Better plain ViT baselines for ImageNet-1k

Published 3 May 2022 in cs.CV | (2205.01580v1)

Abstract: It is commonly accepted that the Vision Transformer model requires sophisticated regularization techniques to excel at ImageNet-1k scale data. Surprisingly, we find this is not the case and standard data augmentation is sufficient. This note presents a few minor modifications to the original Vision Transformer (ViT) vanilla training setting that dramatically improve the performance of plain ViT models. Notably, 90 epochs of training surpass 76% top-1 accuracy in under seven hours on a TPUv3-8, similar to the classic ResNet50 baseline, and 300 epochs of training reach 80% in less than one day.

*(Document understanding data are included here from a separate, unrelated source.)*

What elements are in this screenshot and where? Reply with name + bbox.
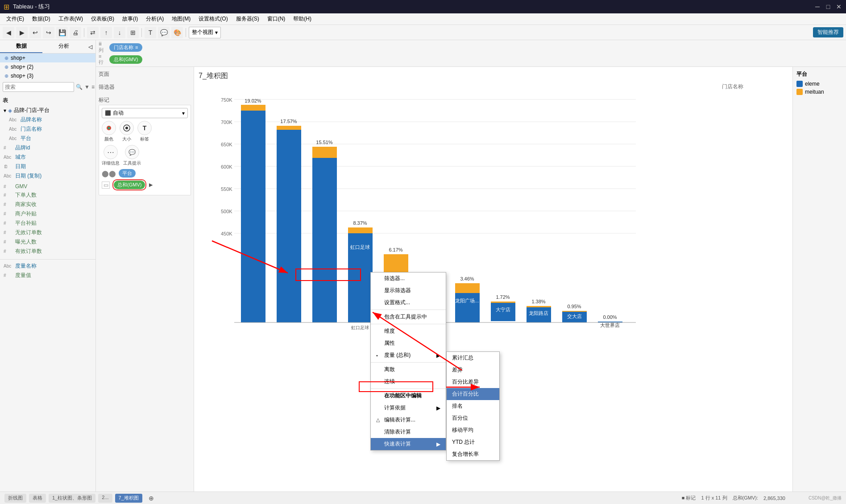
ctx-dimension[interactable]: 维度 — [371, 325, 446, 337]
smart-rec-button[interactable]: 智能推荐 — [813, 27, 843, 37]
submenu-diff[interactable]: 差异 — [447, 364, 499, 376]
ctx-attribute[interactable]: 属性 — [371, 337, 446, 349]
toolbar-swap[interactable]: ⇄ — [87, 27, 99, 38]
marks-type-dropdown[interactable]: ⬛ 自动 ▾ — [102, 108, 188, 118]
menu-analysis[interactable]: 分析(A) — [142, 14, 167, 24]
ctx-quick-table-calc[interactable]: 快速表计算 ▶ — [371, 438, 446, 450]
field-valid-orders[interactable]: # 有效订单数 — [0, 247, 95, 256]
menu-story[interactable]: 故事(I) — [119, 14, 141, 24]
ctx-continuous[interactable]: 连续 — [371, 376, 446, 388]
submenu-rank[interactable]: 排名 — [447, 400, 499, 412]
ctx-discrete[interactable]: 离散 — [371, 364, 446, 376]
bar-3-meituan[interactable] — [312, 147, 337, 158]
menu-dashboard[interactable]: 仪表板(B) — [87, 14, 118, 24]
marks-tooltip-btn[interactable]: 💬 工具提示 — [123, 145, 141, 166]
field-platform[interactable]: Abc 平台 — [0, 134, 95, 143]
marks-detail-btn[interactable]: ⋯ 详细信息 — [102, 145, 120, 166]
view-dropdown[interactable]: 整个视图 ▾ — [189, 27, 221, 38]
toolbar-forward[interactable]: ▶ — [16, 27, 28, 38]
ctx-show-filter[interactable]: 显示筛选器 — [371, 285, 446, 297]
submenu-cagr[interactable]: 复合增长率 — [447, 448, 499, 460]
toolbar-back[interactable]: ◀ — [3, 27, 14, 38]
submenu-ytd[interactable]: YTD 总计 — [447, 436, 499, 448]
tree-root[interactable]: ▾ ◈ 品牌-门店-平台 — [0, 106, 95, 115]
field-impressions[interactable]: # 曝光人数 — [0, 237, 95, 247]
bar-1-eleme[interactable] — [241, 111, 265, 322]
toolbar-undo[interactable]: ↩ — [29, 27, 41, 38]
field-merchant-subsidy[interactable]: # 商户补贴 — [0, 209, 95, 219]
field-date[interactable]: 🗓 日期 — [0, 162, 95, 171]
field-brand-id[interactable]: # 品牌id — [0, 143, 95, 153]
ctx-format[interactable]: 设置格式... — [371, 297, 446, 309]
close-btn[interactable]: ✕ — [835, 3, 842, 10]
toolbar-tooltip[interactable]: 💬 — [158, 27, 170, 38]
marks-label-btn[interactable]: T 标签 — [137, 121, 152, 142]
toolbar-format[interactable]: 🎨 — [171, 27, 183, 38]
bar-2-meituan[interactable] — [277, 126, 301, 130]
menu-worksheet[interactable]: 工作表(W) — [55, 14, 87, 24]
tab-stacked[interactable]: 7_堆积图 — [115, 494, 142, 503]
ctx-include-tooltip[interactable]: ✓ 包含在工具提示中 — [371, 311, 446, 323]
ctx-edit-in-shelf[interactable]: 在功能区中编辑 — [371, 390, 446, 402]
bar-3-eleme[interactable] — [312, 158, 337, 322]
row-field-gmv[interactable]: 总和(GMV) — [109, 55, 142, 64]
field-brand-name[interactable]: Abc 品牌名称 — [0, 115, 95, 124]
submenu-pct-diff[interactable]: 百分比差异 — [447, 376, 499, 388]
minimize-btn[interactable]: ─ — [814, 3, 821, 10]
datasource-item-2[interactable]: ⊕ shop+ (3) — [0, 71, 95, 80]
bar-2-eleme[interactable] — [277, 130, 301, 322]
datasource-item-1[interactable]: ⊕ shop+ (2) — [0, 62, 95, 71]
field-date-copy[interactable]: Abc 日期 (复制) — [0, 171, 95, 181]
toolbar-save[interactable]: 💾 — [56, 27, 68, 38]
field-platform-subsidy[interactable]: # 平台补贴 — [0, 219, 95, 228]
bar-4-meituan[interactable] — [348, 227, 373, 233]
menu-server[interactable]: 服务器(S) — [232, 14, 263, 24]
platform-pill-badge[interactable]: 平台 — [119, 169, 136, 178]
ctx-filter[interactable]: 筛选器... — [371, 273, 446, 285]
bar-8-meituan[interactable] — [491, 302, 515, 303]
bar-7-meituan[interactable] — [455, 283, 480, 293]
menu-map[interactable]: 地图(M) — [168, 14, 194, 24]
field-invalid-orders[interactable]: # 无效订单数 — [0, 228, 95, 237]
tab-add[interactable]: ⊕ — [145, 494, 158, 503]
field-city[interactable]: Abc 城市 — [0, 153, 95, 162]
search-icon[interactable]: 🔍 — [76, 84, 83, 90]
toolbar-label[interactable]: T — [145, 27, 156, 38]
ctx-clear-table-calc[interactable]: 清除表计算 — [371, 426, 446, 438]
toolbar-redo[interactable]: ↪ — [43, 27, 54, 38]
marks-platform-pill[interactable]: ⬤⬤ 平台 — [102, 169, 188, 178]
toolbar-sort-desc[interactable]: ↓ — [114, 27, 125, 38]
panel-collapse-btn[interactable]: ◁ — [85, 40, 95, 53]
tab-analysis[interactable]: 分析 — [42, 40, 85, 53]
toolbar-print[interactable]: 🖨 — [70, 27, 81, 38]
bar-7-eleme[interactable] — [455, 293, 480, 322]
maximize-btn[interactable]: □ — [825, 3, 832, 10]
gmv-pill-badge[interactable]: 总和(GMV) — [114, 181, 145, 189]
field-gmv[interactable]: # GMV — [0, 182, 95, 190]
filter-icon[interactable]: ▼ — [84, 84, 90, 90]
marks-color-btn[interactable]: 颜色 — [102, 121, 116, 142]
col-field-store-name[interactable]: 门店名称 ≡ — [109, 43, 142, 52]
ctx-edit-table-calc[interactable]: △ 编辑表计算... — [371, 414, 446, 426]
tab-line-chart[interactable]: 折线图 — [4, 494, 26, 503]
marks-gmv-pill[interactable]: ▭ 总和(GMV) ▶ — [102, 179, 188, 190]
tab-2[interactable]: 2... — [98, 494, 112, 503]
submenu-percentile[interactable]: 百分位 — [447, 412, 499, 424]
field-measure-names[interactable]: Abc 度量名称 — [0, 261, 95, 271]
submenu-cumulative[interactable]: 累计汇总 — [447, 352, 499, 364]
bar-10-meituan[interactable] — [562, 311, 587, 312]
grid-icon[interactable]: ≡ — [91, 84, 95, 90]
search-input[interactable] — [3, 82, 74, 92]
field-merchant-income[interactable]: # 商家实收 — [0, 200, 95, 209]
bar-9-meituan[interactable] — [527, 306, 551, 307]
field-store-visits[interactable]: # 进店人数 — [0, 256, 95, 257]
ctx-measure[interactable]: • 度量 (总和) ▶ — [371, 349, 446, 361]
bar-1-meituan[interactable] — [241, 105, 265, 111]
menu-format[interactable]: 设置格式(O) — [195, 14, 231, 24]
menu-data[interactable]: 数据(D) — [29, 14, 54, 24]
tab-bar-chart[interactable]: 1_柱状图、条形图 — [49, 494, 95, 503]
tab-data[interactable]: 数据 — [0, 40, 42, 53]
datasource-item-0[interactable]: ⊕ shop+ — [0, 54, 95, 62]
field-orders[interactable]: # 下单人数 — [0, 190, 95, 200]
tab-table[interactable]: 表格 — [29, 494, 46, 503]
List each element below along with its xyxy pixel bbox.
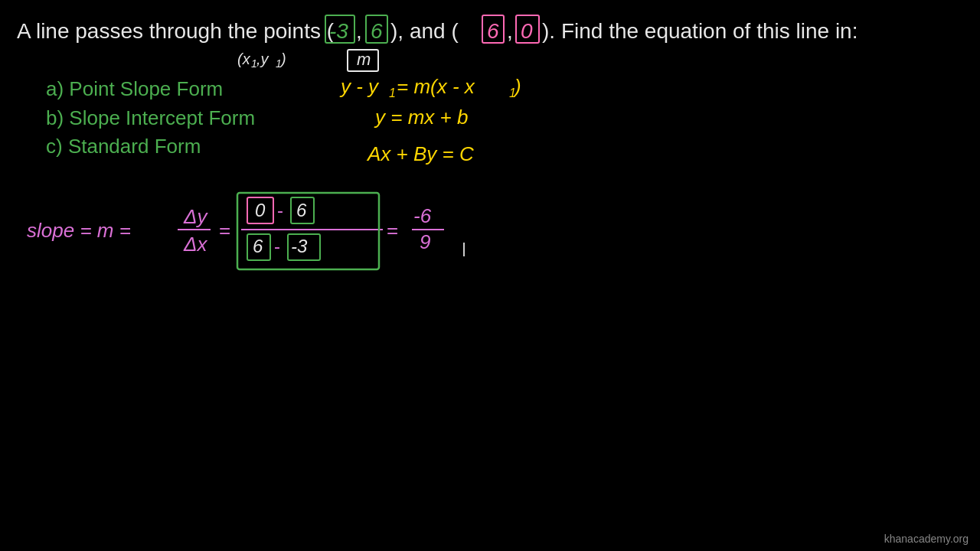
comma1: , bbox=[356, 19, 362, 43]
formula-slope-intercept: y = mx + b bbox=[374, 106, 468, 129]
minus-den: - bbox=[274, 236, 280, 256]
equals2: = bbox=[387, 219, 398, 242]
main-drawing: A line passes through the points ( -3 , … bbox=[0, 0, 980, 551]
den-minus3: -3 bbox=[291, 236, 308, 256]
den-6: 6 bbox=[253, 236, 263, 256]
cursor bbox=[463, 243, 465, 256]
delta-x: Δx bbox=[183, 233, 207, 256]
formula-ps-rest: = m(x - x bbox=[397, 75, 475, 98]
slope-label: slope = m = bbox=[27, 219, 131, 242]
form-a-label: a) Point Slope Form bbox=[46, 77, 223, 100]
form-c-label: c) Standard Form bbox=[46, 135, 201, 158]
question-prefix: A line passes through the points ( bbox=[17, 19, 335, 43]
question-suffix: ). Find the equation of this line in: bbox=[542, 19, 858, 43]
xy-comma: ,y bbox=[256, 51, 270, 67]
equals1: = bbox=[219, 219, 230, 242]
comma2: , bbox=[507, 19, 513, 43]
m-label: m bbox=[357, 50, 371, 69]
point2-x: 6 bbox=[487, 19, 499, 43]
num-0: 0 bbox=[255, 200, 266, 220]
formula-standard: Ax + By = C bbox=[366, 142, 474, 165]
formula-point-slope: y - y bbox=[339, 75, 380, 98]
question-middle: ), and ( bbox=[390, 19, 459, 43]
delta-y: Δy bbox=[183, 205, 208, 228]
form-b-label: b) Slope Intercept Form bbox=[46, 106, 255, 129]
point2-y: 0 bbox=[521, 19, 533, 43]
result-top: -6 bbox=[413, 204, 432, 227]
xy-close: ) bbox=[279, 51, 286, 67]
point1-x: -3 bbox=[329, 19, 348, 43]
num-6: 6 bbox=[296, 200, 307, 220]
point1-y: 6 bbox=[371, 19, 383, 43]
result-bottom: 9 bbox=[420, 230, 430, 253]
formula-subscript1: 1 bbox=[389, 86, 396, 99]
xy-small-label: (x bbox=[237, 51, 251, 67]
canvas: A line passes through the points ( -3 , … bbox=[0, 0, 980, 551]
branding-label: khanacademy.org bbox=[884, 533, 969, 545]
minus-num: - bbox=[277, 200, 283, 220]
branding: khanacademy.org bbox=[884, 533, 969, 545]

Abstract PDF Upgrade to Chat

Citations (99)

View on Semantic Scholar

Summary

The paper's main contribution is showing that simple training tweaks and data augmentation can boost plain ViT performance, reaching over 76% top-1 accuracy in under seven hours.
The authors implement methodological changes like reducing batch size, replacing the class token with global average pooling, and adopting fixed sine-cosine positional embeddings.
Experimental results demonstrate that these streamlined adjustments enable competitive performance against methods like ResNet50 while lowering computational complexity.

Better Plain ViT Baselines for ImageNet-1k

The paper "Better plain ViT baselines for ImageNet-1k" presents an intriguing reevaluation of the Vision Transformer (ViT) training framework on the ImageNet-1k dataset. Contrary to prevailing assumptions that effective ViT performance requires sophisticated regularization and vast pre-training datasets, this study demonstrates that standard data augmentation alone can significantly enhance performance.

Key Contributions

The authors identify and implement a series of minor modifications to the ViT training regimen that markedly improve its efficacy. The primary focus is to simplify the ViT baseline while retaining competitive performance when compared to established methods like ResNet50 and other contemporary ViT implementations.

Training Efficiency: Notably, the study achieves over 76% top-1 accuracy in a compressed timeframe of under seven hours using a TPUv3-8, after 90 training epochs. When extended to 300 epochs, the model reaches an impressive 80% top-1 accuracy in less than a day.
Simplified Training Regime: The authors leverage several straightforward adjustments:
- Batch size reduction from 4096 to 1024.
- Adoption of global average pooling (GAP) instead of a class token.
- Fixed 2D sine-cosine positional embeddings in place of learned embeddings.
- Incorporation of RandAugment and Mixup for data augmentation, albeit at conservative levels.
Baseline ViT Setup: A detailed experimental setup maintaining the original architecture underscores the simplicity and effectiveness of carefully chosen hyperparameters without resorting to advanced augmentation or regularization techniques such as dropout, stochastic depth, or high-resolution fine-tuning.

Experimental Validation

The empirical results, represented graphically in Figure 1 of the paper, reveal the efficiency of the proposed adjustments. Comparisons with ResNet50 and other ViT variants confirm the enhanced performance of the refined baseline. Furthermore, Table 1 evaluates the impact of individual modifications using ablation studies, underscoring their cumulative beneficial effect on model accuracy.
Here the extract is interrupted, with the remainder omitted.